──────── Extracted entries
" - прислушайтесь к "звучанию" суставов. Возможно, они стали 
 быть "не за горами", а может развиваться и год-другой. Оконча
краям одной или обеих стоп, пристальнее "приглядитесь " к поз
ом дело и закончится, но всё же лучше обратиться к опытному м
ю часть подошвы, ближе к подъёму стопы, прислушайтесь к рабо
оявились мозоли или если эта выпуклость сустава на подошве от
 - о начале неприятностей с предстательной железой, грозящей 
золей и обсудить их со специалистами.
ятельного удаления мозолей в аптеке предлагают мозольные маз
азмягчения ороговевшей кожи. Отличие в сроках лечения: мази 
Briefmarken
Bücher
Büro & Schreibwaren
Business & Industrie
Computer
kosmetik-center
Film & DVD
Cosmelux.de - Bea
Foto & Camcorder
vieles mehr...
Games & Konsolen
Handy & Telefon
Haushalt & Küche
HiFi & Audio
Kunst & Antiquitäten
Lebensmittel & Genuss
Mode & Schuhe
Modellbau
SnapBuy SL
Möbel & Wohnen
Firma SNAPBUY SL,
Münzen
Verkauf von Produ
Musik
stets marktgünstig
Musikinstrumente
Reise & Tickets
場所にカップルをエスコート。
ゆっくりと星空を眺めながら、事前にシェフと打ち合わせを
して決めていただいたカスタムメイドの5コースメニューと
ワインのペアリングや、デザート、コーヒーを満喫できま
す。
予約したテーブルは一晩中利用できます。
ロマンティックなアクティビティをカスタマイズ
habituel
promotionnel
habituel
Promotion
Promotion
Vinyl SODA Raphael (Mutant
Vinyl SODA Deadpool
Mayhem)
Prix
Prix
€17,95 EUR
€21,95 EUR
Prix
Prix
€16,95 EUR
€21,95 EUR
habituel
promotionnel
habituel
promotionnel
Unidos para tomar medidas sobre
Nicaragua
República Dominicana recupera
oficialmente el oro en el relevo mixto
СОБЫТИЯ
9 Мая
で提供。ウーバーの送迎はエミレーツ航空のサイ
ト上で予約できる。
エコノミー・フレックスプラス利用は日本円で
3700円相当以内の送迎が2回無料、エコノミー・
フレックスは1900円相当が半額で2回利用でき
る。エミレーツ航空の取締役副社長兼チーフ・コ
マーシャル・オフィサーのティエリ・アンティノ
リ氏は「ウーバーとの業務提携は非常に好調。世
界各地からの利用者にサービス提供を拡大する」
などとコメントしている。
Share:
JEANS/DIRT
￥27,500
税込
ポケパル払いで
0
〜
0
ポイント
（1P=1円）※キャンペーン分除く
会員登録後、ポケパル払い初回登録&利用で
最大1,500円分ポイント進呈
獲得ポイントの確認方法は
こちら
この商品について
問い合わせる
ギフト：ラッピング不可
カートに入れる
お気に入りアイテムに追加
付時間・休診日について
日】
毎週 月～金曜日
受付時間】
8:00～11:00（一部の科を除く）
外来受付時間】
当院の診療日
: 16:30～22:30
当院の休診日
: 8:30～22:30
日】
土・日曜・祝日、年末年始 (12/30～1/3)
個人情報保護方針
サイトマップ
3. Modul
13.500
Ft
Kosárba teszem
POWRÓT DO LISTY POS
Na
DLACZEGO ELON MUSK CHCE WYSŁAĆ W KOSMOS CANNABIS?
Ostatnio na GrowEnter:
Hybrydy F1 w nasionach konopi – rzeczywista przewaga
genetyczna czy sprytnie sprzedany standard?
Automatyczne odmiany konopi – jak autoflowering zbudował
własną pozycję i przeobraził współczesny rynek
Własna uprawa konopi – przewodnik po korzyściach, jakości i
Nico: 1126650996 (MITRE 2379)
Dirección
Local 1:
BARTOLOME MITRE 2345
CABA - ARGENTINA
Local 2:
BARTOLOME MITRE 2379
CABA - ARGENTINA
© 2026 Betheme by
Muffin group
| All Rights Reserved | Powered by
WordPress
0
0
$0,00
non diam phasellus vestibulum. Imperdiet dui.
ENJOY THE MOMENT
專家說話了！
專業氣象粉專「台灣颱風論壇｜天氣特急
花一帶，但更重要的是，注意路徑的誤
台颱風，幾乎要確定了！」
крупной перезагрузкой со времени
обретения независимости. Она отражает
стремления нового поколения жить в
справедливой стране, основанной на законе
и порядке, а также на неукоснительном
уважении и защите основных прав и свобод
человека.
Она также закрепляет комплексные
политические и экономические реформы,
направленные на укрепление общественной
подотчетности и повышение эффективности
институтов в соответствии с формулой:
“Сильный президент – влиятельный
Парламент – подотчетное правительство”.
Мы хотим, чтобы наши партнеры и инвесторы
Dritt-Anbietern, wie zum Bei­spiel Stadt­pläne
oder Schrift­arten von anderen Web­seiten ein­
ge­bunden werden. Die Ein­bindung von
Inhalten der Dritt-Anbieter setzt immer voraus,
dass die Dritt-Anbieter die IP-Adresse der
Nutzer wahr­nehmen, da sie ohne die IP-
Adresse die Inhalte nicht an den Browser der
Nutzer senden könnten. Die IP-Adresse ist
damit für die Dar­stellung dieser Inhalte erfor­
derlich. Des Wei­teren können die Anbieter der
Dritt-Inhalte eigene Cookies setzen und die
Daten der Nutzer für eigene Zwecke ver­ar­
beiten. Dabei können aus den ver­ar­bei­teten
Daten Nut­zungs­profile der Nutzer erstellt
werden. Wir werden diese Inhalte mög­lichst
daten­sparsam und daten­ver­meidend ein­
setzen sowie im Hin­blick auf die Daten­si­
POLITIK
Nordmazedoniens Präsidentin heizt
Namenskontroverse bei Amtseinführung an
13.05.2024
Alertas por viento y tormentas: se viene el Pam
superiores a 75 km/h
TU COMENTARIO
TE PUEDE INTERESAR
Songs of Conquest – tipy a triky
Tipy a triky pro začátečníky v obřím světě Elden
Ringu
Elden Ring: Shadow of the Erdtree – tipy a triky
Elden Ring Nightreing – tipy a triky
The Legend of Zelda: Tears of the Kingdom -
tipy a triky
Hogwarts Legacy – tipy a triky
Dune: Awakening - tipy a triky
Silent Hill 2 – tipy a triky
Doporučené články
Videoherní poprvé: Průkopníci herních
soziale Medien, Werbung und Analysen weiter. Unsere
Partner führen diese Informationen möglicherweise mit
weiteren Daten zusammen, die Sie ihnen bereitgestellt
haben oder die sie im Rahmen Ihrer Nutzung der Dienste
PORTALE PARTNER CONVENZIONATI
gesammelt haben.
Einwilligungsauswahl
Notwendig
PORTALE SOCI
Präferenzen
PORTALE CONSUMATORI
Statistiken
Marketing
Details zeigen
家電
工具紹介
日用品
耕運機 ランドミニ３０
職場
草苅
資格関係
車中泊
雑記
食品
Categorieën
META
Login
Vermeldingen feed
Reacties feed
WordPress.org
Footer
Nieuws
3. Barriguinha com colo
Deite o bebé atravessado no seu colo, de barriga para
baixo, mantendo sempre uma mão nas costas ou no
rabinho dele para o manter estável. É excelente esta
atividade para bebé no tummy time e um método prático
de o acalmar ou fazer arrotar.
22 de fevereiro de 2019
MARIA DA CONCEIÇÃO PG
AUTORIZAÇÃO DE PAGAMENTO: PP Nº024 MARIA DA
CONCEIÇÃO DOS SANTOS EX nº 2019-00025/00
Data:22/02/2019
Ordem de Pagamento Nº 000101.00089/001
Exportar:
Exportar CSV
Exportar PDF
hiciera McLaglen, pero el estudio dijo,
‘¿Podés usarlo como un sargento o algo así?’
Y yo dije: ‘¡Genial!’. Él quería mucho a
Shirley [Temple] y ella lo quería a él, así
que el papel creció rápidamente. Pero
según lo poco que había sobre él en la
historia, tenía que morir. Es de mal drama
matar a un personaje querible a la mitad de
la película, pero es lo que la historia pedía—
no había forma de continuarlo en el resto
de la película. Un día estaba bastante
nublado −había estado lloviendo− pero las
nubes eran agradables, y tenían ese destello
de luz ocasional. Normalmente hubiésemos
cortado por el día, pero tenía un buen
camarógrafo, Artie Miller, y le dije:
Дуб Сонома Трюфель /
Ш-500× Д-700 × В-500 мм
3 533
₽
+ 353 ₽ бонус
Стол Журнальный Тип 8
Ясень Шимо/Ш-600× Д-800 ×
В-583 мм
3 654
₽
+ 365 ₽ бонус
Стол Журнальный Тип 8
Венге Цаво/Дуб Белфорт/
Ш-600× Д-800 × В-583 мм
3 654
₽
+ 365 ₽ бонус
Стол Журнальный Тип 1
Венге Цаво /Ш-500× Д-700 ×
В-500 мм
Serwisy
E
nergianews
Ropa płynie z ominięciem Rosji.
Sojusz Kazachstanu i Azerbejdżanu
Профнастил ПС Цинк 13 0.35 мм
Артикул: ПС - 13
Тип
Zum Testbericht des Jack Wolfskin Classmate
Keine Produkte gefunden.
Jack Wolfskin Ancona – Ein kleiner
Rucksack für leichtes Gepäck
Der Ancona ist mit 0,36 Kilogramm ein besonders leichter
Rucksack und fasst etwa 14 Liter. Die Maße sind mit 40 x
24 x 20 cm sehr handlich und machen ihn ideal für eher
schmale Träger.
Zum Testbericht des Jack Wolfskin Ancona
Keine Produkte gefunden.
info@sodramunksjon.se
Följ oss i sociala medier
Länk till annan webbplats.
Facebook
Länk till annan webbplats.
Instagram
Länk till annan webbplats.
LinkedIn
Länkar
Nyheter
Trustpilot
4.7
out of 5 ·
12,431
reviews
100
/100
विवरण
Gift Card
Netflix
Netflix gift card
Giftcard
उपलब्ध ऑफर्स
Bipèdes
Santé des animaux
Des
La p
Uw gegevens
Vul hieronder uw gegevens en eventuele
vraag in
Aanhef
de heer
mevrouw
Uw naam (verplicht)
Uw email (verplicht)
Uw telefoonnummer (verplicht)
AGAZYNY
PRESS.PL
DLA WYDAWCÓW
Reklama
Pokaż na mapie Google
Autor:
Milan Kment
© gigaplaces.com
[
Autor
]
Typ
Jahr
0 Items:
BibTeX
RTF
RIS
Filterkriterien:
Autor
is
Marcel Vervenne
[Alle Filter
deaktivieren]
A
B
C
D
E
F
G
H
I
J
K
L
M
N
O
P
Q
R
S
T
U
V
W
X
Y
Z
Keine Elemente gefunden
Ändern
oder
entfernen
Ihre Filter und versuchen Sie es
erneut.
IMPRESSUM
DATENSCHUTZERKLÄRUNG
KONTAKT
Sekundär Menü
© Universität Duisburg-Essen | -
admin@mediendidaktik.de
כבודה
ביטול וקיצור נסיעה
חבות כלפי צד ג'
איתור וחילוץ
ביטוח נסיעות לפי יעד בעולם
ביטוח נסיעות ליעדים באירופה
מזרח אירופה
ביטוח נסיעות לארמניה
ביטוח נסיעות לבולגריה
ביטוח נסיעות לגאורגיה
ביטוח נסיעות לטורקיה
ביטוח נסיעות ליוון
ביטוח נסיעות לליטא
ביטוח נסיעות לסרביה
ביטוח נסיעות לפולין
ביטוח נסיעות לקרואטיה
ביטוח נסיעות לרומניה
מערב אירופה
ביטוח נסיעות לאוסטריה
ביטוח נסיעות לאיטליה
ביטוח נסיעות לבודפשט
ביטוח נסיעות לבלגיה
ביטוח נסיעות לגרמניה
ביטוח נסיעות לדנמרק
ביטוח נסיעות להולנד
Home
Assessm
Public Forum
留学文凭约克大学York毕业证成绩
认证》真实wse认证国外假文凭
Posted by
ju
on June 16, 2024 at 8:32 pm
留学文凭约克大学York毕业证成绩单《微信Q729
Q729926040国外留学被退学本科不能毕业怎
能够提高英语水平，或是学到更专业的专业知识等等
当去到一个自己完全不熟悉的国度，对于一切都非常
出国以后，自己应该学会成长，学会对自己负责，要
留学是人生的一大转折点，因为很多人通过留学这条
────────────────
» **Problem statement**: The answer is the lines above between the line holding "Partner führen diese" and the line holding "3. Barriguinha com colo", inclusive, each written out exactly, and no others.

» **Written solution**:
Partner führen diese Informationen möglicherweise mit
weiteren Daten zusammen, die Sie ihnen bereitgestellt
haben oder die sie im Rahmen Ihrer Nutzung der Dienste
PORTALE PARTNER CONVENZIONATI
gesammelt haben.
Einwilligungsauswahl
Notwendig
PORTALE SOCI
Präferenzen
PORTALE CONSUMATORI
Statistiken
Marketing
Details zeigen
家電
工具紹介
日用品
耕運機 ランドミニ３０
職場
草苅
資格関係
車中泊
雑記
食品
Categorieën
META
Login
Vermeldingen feed
Reacties feed
WordPress.org
Footer
Nieuws
3. Barriguinha com colo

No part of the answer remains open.